An example situation is shown below: The imagefusion framework requires arpack for performing some mathematical computations. The availability of this external library is not checked during the CMAKE process and also during the MAKE process. So the CMAKE and MAKE process will work without any issues. Since this is included as a dynamic library, the availability of this library is only checked and required during the run time i.e. during the execution of the utilities. If it is not available then the execution of the utility will throw an error stating that the library is not found and needs to be installed. In this case the missing library (.dll) file can be searched in MSYS2 pacman and the missing package can be installed.

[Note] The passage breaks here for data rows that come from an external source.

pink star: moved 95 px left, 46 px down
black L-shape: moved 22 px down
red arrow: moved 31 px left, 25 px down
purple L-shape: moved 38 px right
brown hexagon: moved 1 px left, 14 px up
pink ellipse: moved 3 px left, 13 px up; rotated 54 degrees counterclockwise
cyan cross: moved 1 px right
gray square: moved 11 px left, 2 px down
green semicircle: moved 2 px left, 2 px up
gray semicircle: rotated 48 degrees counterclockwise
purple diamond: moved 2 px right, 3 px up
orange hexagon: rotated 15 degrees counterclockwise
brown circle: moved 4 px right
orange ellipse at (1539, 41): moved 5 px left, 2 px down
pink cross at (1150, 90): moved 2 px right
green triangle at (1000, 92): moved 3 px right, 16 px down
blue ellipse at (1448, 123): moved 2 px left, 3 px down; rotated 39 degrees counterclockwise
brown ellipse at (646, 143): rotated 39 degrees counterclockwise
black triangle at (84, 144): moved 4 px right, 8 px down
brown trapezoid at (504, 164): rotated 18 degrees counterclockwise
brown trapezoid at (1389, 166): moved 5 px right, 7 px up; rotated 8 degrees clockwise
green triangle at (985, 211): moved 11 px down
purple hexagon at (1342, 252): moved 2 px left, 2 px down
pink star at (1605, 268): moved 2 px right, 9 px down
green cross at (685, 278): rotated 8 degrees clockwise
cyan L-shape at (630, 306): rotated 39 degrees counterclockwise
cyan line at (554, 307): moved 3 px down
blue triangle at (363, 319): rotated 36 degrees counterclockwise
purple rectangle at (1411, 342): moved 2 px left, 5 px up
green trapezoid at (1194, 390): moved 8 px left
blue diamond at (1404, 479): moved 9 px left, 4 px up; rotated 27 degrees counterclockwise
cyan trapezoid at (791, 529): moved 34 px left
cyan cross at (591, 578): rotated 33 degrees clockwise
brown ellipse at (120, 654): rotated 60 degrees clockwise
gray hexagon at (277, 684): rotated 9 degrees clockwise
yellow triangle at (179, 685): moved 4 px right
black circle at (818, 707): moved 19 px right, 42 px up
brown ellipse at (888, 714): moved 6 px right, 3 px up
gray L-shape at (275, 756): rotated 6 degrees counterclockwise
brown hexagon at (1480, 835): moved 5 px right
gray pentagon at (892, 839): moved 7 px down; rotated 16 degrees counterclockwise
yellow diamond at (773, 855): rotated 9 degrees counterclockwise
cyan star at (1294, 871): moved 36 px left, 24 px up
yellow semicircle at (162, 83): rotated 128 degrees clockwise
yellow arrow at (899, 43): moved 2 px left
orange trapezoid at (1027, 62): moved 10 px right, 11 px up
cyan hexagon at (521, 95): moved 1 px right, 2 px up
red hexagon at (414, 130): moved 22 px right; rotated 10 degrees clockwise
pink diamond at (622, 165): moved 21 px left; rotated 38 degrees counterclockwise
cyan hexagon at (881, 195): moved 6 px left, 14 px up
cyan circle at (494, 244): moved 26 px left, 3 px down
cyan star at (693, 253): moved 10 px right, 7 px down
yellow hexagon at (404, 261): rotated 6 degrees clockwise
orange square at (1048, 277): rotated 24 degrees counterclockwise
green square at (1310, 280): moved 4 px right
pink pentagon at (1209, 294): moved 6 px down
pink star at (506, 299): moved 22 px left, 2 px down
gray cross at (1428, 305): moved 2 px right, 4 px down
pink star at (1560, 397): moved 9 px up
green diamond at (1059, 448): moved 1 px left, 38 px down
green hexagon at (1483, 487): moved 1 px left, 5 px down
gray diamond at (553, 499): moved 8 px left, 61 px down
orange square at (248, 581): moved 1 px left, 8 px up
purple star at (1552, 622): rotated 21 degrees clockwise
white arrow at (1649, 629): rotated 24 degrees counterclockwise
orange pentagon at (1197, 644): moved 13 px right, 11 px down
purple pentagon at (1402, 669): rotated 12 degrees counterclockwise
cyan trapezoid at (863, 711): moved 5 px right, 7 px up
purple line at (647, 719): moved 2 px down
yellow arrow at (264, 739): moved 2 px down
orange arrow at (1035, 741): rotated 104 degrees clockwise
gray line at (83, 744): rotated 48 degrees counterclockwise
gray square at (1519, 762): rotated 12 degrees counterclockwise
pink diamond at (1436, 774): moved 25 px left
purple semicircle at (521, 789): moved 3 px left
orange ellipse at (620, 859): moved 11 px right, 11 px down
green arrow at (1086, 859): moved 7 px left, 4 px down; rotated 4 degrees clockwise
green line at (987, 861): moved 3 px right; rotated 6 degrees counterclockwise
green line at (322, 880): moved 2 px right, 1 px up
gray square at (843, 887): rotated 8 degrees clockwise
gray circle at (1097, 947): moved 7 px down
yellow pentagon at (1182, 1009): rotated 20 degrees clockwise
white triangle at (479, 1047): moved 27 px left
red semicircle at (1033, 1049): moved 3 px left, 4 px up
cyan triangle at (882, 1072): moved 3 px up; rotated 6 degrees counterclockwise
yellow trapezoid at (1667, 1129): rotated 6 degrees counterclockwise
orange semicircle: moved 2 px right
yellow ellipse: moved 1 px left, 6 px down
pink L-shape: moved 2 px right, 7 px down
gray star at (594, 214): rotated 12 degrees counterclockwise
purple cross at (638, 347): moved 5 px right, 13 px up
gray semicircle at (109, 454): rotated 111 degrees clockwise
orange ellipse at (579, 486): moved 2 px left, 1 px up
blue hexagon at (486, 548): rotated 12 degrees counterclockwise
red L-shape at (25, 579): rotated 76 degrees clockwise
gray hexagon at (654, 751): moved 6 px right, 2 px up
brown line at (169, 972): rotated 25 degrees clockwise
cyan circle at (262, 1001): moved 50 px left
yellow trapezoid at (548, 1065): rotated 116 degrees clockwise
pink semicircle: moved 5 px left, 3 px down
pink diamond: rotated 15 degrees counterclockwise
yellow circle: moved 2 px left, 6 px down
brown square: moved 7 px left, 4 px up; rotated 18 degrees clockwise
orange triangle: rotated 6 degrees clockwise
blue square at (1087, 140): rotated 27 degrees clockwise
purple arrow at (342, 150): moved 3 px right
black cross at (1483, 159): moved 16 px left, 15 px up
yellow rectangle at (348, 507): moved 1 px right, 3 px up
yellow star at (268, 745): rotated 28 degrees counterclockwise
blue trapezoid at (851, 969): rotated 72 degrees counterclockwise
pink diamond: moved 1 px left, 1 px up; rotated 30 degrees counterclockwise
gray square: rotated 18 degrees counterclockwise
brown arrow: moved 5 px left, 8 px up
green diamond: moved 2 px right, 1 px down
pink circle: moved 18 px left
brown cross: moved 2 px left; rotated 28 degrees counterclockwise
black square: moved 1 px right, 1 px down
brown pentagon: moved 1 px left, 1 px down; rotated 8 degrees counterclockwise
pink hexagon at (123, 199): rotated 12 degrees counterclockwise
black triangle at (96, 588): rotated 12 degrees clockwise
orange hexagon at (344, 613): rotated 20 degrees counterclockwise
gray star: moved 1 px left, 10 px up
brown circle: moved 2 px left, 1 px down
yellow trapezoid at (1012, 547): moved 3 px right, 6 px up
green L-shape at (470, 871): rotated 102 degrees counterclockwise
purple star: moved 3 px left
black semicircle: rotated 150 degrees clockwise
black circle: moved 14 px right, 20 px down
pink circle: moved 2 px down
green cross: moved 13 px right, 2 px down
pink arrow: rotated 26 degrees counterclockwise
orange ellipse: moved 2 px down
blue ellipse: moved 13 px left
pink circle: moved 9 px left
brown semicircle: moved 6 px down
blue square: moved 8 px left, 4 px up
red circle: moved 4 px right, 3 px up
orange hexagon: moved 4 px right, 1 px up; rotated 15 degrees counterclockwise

The below command shows how to search for a particular package and to install the package.

pacman -Ss arpack

Executing the above command in MSYS2 MSYS will search for arpack package and show the results. The result will look like:

mingw32/mingw-w64-i686-arpack 3.5.0-1
        Fortran77 subroutines designed to solve large scale eigenvalue problems
        (mingw-w64)
mingw64/mingw-w64-x86_64-arpack 3.5.0-1
        Fortran77 subroutines designed to solve large scale eigenvalue problems
        (mingw-w64)

Two versions of arpack packages are available. Based on the user preference, the user can install either of the versions by simply executing the following command.

# For 64 bit version
pacman -S mingw64/mingw-w64-x86_64-arpack
# For 32 bit version
pacman -S mingw32/mingw-w64-i686-arpack

The above instruction holds valid for any issues arising due to missing packages.

Recommended IDEs

If you like to contribute to the project, we recommend you the following IDEs

  • QT Creator: Just open the CMakeLists.txt as project file. QT Creator can be installed on Windows with MSYS2 on linux from the repositories.

  • Eclipse: Download from eclipse.org the package "Eclipse IDE for C/C++ Developers" and install or run. Then generate eclipse project files:

    cd ..
    mkdir imagefusion-eclipse
    cd imagefusion-eclipse
    cmake ../imagefusion -G"Eclipse CDT4 - Unix Makefiles"

    These steps work similarly with the CMake-GUI in Windows. Now you have .cproject and .project files, which you can import with eclipse.

License

See the license file for license rights and limitations (BSD-3).